We all want a bar of soap that's not only kind to our skin, but lasts well and is good value for money right?
What you might not realise is that the oils we choose when making a bar of soap have a big impact on the hardness of the finished bar. Other factors also come into play, such as how long the bar is aged or 'cured' and how the bar is stored between use.
When we made the decision to phase out the use of our organic, sustainable palm oil we knew that it would be a challenge to make a bar that was just as hard and long lasting. We substituted palm with cacao and shea butter, as they both contribute to the hardness. The downside to using cacao and shea butter is that they're around three to four times as expensive as organic, sustainable palm oil. So, our cost of production went up considerably while we've made every attempt to keep our bar price down. Environmentalism and social conscience has a price.

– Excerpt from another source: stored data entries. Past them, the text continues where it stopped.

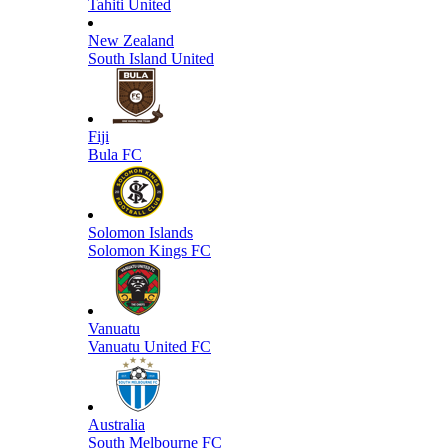
Tahiti United
New Zealand
South Island United
Fiji
Bula FC
Solomon Islands
Solomon Kings FC
Vanuatu
Vanuatu United FC
Australia
South Melbourne FC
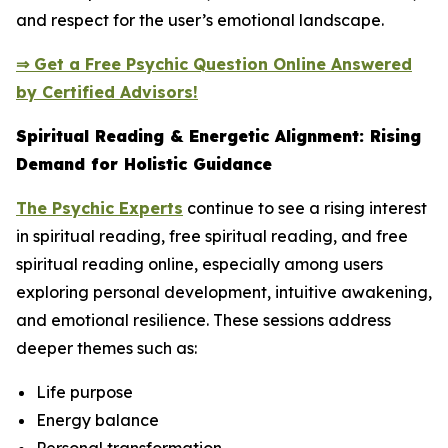
and respect for the user’s emotional landscape.
⇒ Get a Free Psychic Question Online Answered
by Certified Advisors!
Spiritual Reading & Energetic Alignment: Rising
Demand for Holistic Guidance
The Psychic Experts
continue to see a rising interest
in spiritual reading, free spiritual reading, and free
spiritual reading online, especially among users
exploring personal development, intuitive awakening,
and emotional resilience. These sessions address
deeper themes such as:
Life purpose
Energy balance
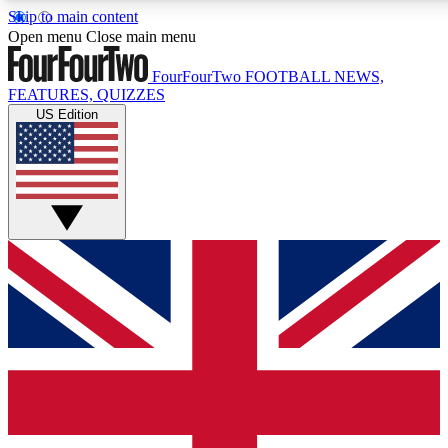
Skip to main content
17
24/7
5K+
Open menu
Close main menu
MEMBER FEATURES
ACCESS AVAILABLE
ACTIVE MEMBERS
FourFourTwo
FOOTBALL NEWS,
FEATURES, QUIZZES
US Edition
Live Q&A Sessions
Member Compet
Weekly interactive sessions
Win exclusive p
GET CLUB ACCESS QUICK
For the quickest way to join, simply enter your email below
and get access. We will send a confirmation and sign you
up to our newsletter to keep you updated on all your
football news.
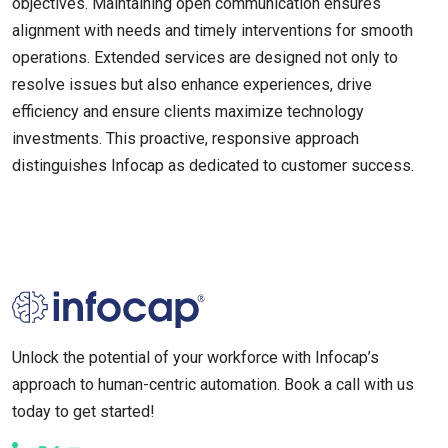
objectives. Maintaining open communication ensures
alignment with needs and timely interventions for smooth
operations. Extended services are designed not only to
resolve issues but also enhance experiences, drive
efficiency and ensure clients maximize technology
investments. This proactive, responsive approach
distinguishes Infocap as dedicated to customer success.
Unlock the potential of your workforce with Infocap’s
approach to human-centric automation. Book a call with us
today to get started!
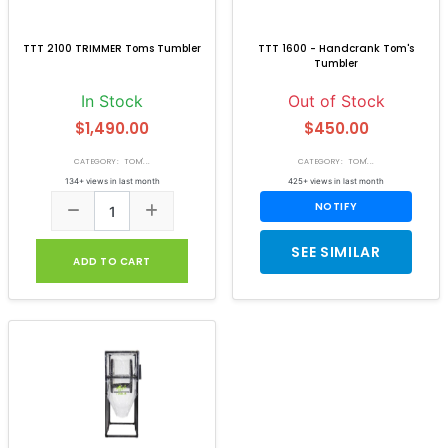
TTT 2100 TRIMMER Toms Tumbler
TTT 1600 - Handcrank Tom's
Tumbler
In Stock
Out of Stock
$1,490.00
$450.00
CATEGORY: TOM'...
CATEGORY: TOM'...
134+ views in last month
425+ views in last month
NOTIFY
SEE SIMILAR
ADD TO CART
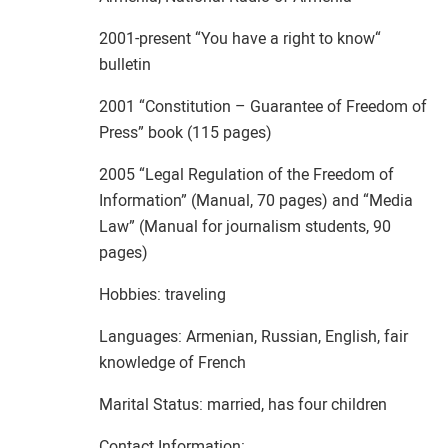
2001-present “You have a right to know“
bulletin
2001 “Constitution – Guarantee of Freedom of
Press” book (115 pages)
2005 “Legal Regulation of the Freedom of
Information” (Manual, 70 pages) and “Media
Law” (Manual for journalism students, 90
pages)
Hobbies: traveling
Languages: Armenian, Russian, English, fair
knowledge of French
Marital Status: married, has four children
Contact Information:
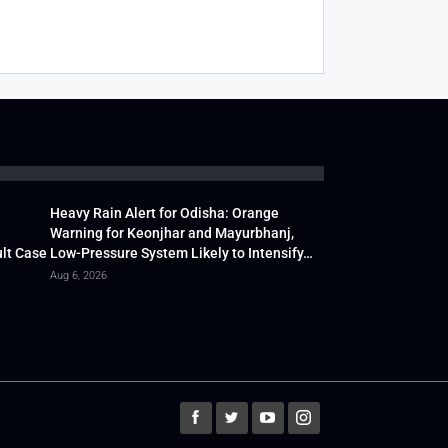
Heavy Rain Alert for Odisha: Orange
Warning for Keonjhar and Mayurbhanj,
lt Case
Low-Pressure System Likely to Intensify…
Aug 6, 2026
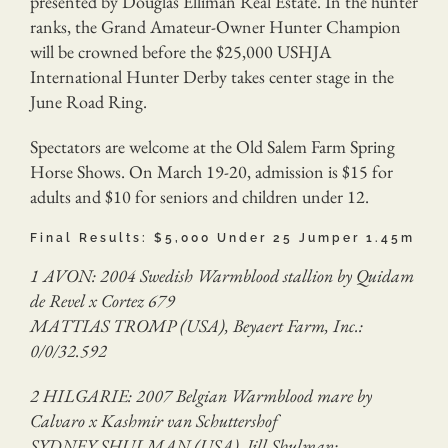
presented by Douglas Elliman Real Estate. In the hunter
ranks, the Grand Amateur-Owner Hunter Champion
will be crowned before the $25,000 USHJA
International Hunter Derby takes center stage in the
June Road Ring.
Spectators are welcome at the Old Salem Farm Spring
Horse Shows. On March 19-20, admission is $15 for
adults and $10 for seniors and children under 12.
Final Results: $5,000 Under 25 Jumper 1.45m
1 AVON: 2004 Swedish Warmblood stallion by Quidam
de Revel x Cortez 679
MATTIAS TROMP (USA), Beyaert Farm, Inc.:
0/0/32.592
2 HILGARIE: 2007 Belgian Warmblood mare by
Calvaro x Kashmir van Schuttershof
SYDNEY SHULMAN (USA), Jill Shulman:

Oddly enough, palm oil and lard/tallow are almost identical in their triglyceride structure - both are high in palmitic and stearic acid. Once shunned in favour of vegetarian palm oil, these animal fats are making a comeback both for the health benefits of a stable saturated fat (over processed hydrogenated vegetable fats) and for their environmental credentials. Naturally, animal fat is very similar to our own and the unadulterated oil from grass fed, hormone free, locally sourced animals may one day make a comeback as a sustainable soap ingredient.
Very interesting, yet Washpool Farm soap is based on vegetable oils, so we're left with the issue of how to get the very best value from our beautiful bar of soap.

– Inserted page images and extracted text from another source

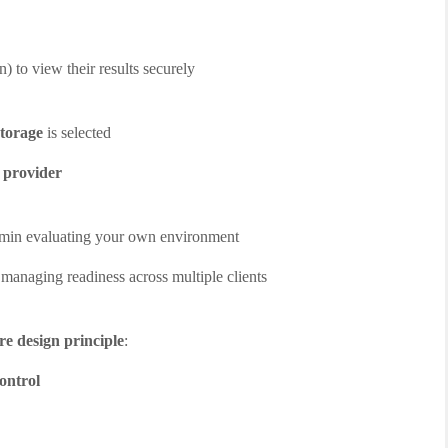
n) to view their results securely
torage
is selected
e provider
admin evaluating your own environment
 managing readiness across multiple clients
ore design principle
:
ontrol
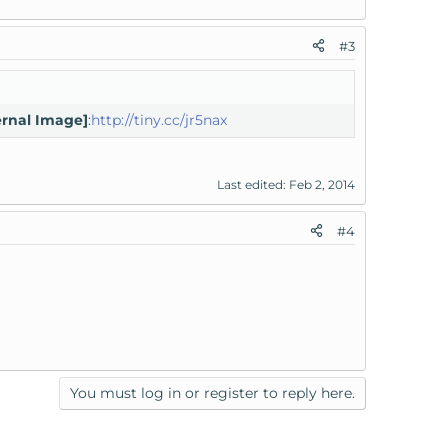
#3
ernal Image]
:
http://tiny.cc/jr5nax
Last edited:
Feb 2, 2014
#4
You must log in or register to reply here.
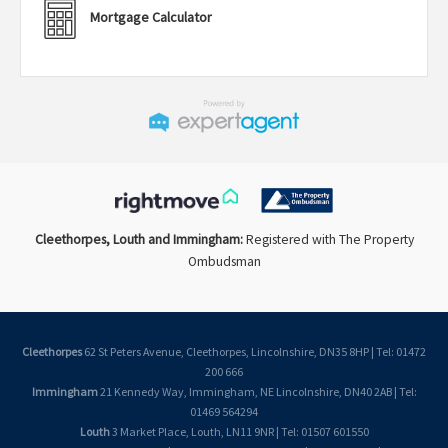
Mortgage Calculator
Cleethorpes, Louth and Immingham:
Registered with The Property
Ombudsman
Cleethorpes
62 St Peters Avenue, Cleethorpes, Lincolnshire, DN35 8HP | Tel: 01472
200 666
Immingham
21 Kennedy Way, Immingham, NE Lincolnshire, DN40 2AB | Tel:
01469 564294
Louth
3 Market Place, Louth, LN11 9NR | Tel: 01507 601550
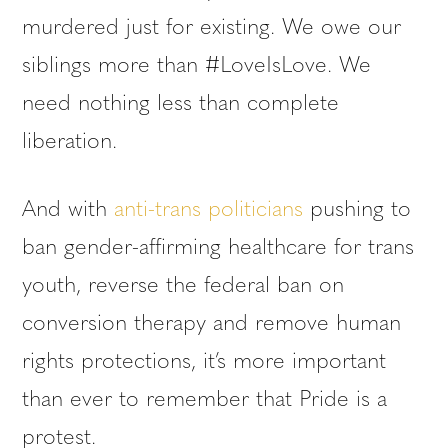
murdered just for existing. We owe our
siblings more than #LoveIsLove. We
need nothing less than complete
liberation.
And with
anti-trans politicians
pushing to
ban gender-affirming healthcare for trans
youth, reverse the federal ban on
conversion therapy and remove human
rights protections, it’s more important
than ever to remember that Pride is a
protest.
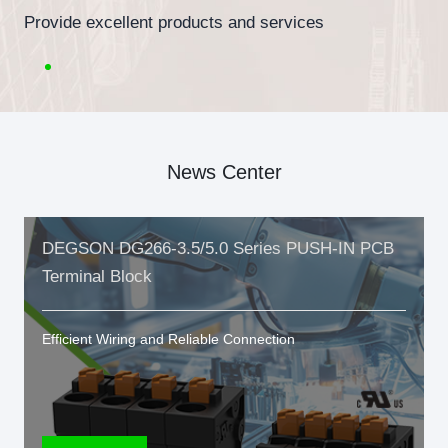
Provide excellent products and services
News Center
DEGSON DG266-3.5/5.0 Series PUSH-IN PCB
Terminal Block
Efficient Wiring and Reliable Connection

Well, this might sound a bit weird considering the purpose of soap, but allowing your bar to drain well and dry between use will significantly extend the life of a bar. A soap rack with big slots to allow plenty of air circulation works well. Dishes with a single hole that sometimes gets clogged will lead to soggy soap, regardless of whether it's handmade or commercially made.
I like to keep more than one bar in the shower and alternate between them. I kind of base my choice on mood, moving from a spicy oatmeal filled bar in the morning to a more feminine geranium goat milk bar at night. I get to enjoy some variety, and my bars get to dry out completely between use.
Another technique that prolongs the life of your soap bar is to use a bath puff or washer. Rub the bar over the wet washer and place the bar back on the rack to dry. This also happens to be the technique I recommend when washing small children. Swish the soap through the water and put it up to dry or rub a little on a washer and hand it to the child to wash themself. This is all the soap they need and will avoid the disappointment of finding their lovely goat milk soap bar in a soggy mess at the bottom of the bath.
When travelling, you can avoid the soggy soap syndrome by cutting your bar down to guest bar size pieces.
Finally, you could employ a technique our grandmothers and great grand mothers used. These frugal women knew that a well cured (aged) bar would be harder and last longer. I've heard many a recollection of kids being told to go and grab a new bar of soap for Grandma - and they knew they had to take the oldest bar first. This fits well with our discounted pricing policy when you purchase multiple bars. Our full sized soap bars can be purchased for as little as $3.50. And yes, they love to be stored in your knicker drawer where they'll scent your smalls beautifully while happily ageing in a nice dry environment.